La pièce met en scène Mélanie, campée par Véronique Pascal, et cette recherche de soi propre à ceux qui errent dans la vie de jeune adulte. Elle est coincée dans une sorte d’entre-deux, partagée entre les désirs fulgurants et la froideur de la réalité. «Elle est à la recherche d’équilibre entre la vie rêvée et la vie possible, dit l’auteure. Ça va être une espèce d’éveil dans le sens où elle va comprendre qu’au bout du compte, sa démarche est de choisir ce qui lui arrive et non de subir.» Avec la liberté de choix vient paradoxalement l’incapacité de choisir et les peurs qui y sont associées.

À 35 ans, le personnage de Mélanie se retrouve à la croisée des chemins, selon Édith Paquet. Elle est habitée d’insatisfactions face à sa vie: une carrière mal-aimée, une vie affective chaotique, des cicatrices du passé. Sa quête débute avec le retour d’un ex-amoureux avec lequel elle goûtait aux raves et à l’extasy; rappel d’une époque où elle accédait à une fausse liberté.

L’histoire se dévoile volontairement au compte-goutte et à travers cette comédie dramatique, la quête de Mélanie prend son sens dans le regard des autres personnages. «Il y a Mélanie au centre et tous les personnages sont en quelque sorte le reflet d’elle-même. Cet ex, c’est ce qu’elle aurait pu devenir. Sa sœur, c’est ce qu’elle ne veut pas devenir.»

L’extase à tout prix

C’est dans une retraite de yoga que le personnage ira concrétiser sa recherche d’illumination et de bonheur. Pour l’auteure, ça représente une sorte de fuite et elle glisse dans sa pièce un questionnement critique quant à l’objectif d’atteindre le bonheur par tous les moyens possibles, le yoga n’étant qu’un exemple. «C’est que cette quête un peu excessive du bonheur amène son lot de culpabilité aussi, dans le sens que si tu ne le trouves pas, tu deviens responsable. Ça peut être très anxiogène cet espace de diktat du bonheur. Ça peut amener certaines personnes à être vraiment en crise, angoissées.»

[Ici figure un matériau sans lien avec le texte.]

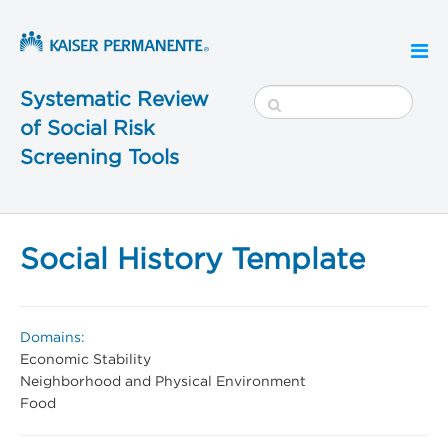
Systematic Review
of Social Risk
Screening Tools
Social History Template
Domains:
Economic Stability
Neighborhood and Physical Environment
Food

Il existe une forte pression sociale pour l’épanouissement personnel qui s’illustre bien en marchandise. Et ce poids est accompagné de l’idée de la faute. On entend souvent cette phrase que chacun est responsable de son bonheur, ce qui laisse supposer qu’on est aussi responsable de son malheur. «La peur de l’échec, on la transmet à l’individu. Si tu ne réussis pas, c’est que tu n’y arrives, c’est que tu n’es pas capable. C’est comme si le système se déresponsabilisait aussi. On a comme intériorisé ces luttes, ces combats de manière un peu sournoise.»

Dans la tête de Mélanie

Il s’agit d’une pièce de l’intériorité où Édith Paquet aborde des thématiques très intimes et collectives à la fois. Pour la scénographie, on reste dans la simplicité. «C’est assez épuré dans la scénographie et aussi dans enchaînement des scènes. On est à cheval entre le réalisme et la symbolique.»

En tant que spectateur, on sera témoin d’un cheminement et ce processus deviendra peut-être personnel. Dans la fiction du théâtre, Mélanie atteint une certaine sérénité, nous dit Édith Paquet. «Il y a un peu de ça, devenir une adulte et se responsabiliser et prendre conscience de ses failles et se responsabiliser de ce qui arrive.» Mais le questionnement ne s’arrêtera certainement pas là, car la pièce renvoie à un dysfonctionnement sociétal et à un schéma qu’il est difficile de briser.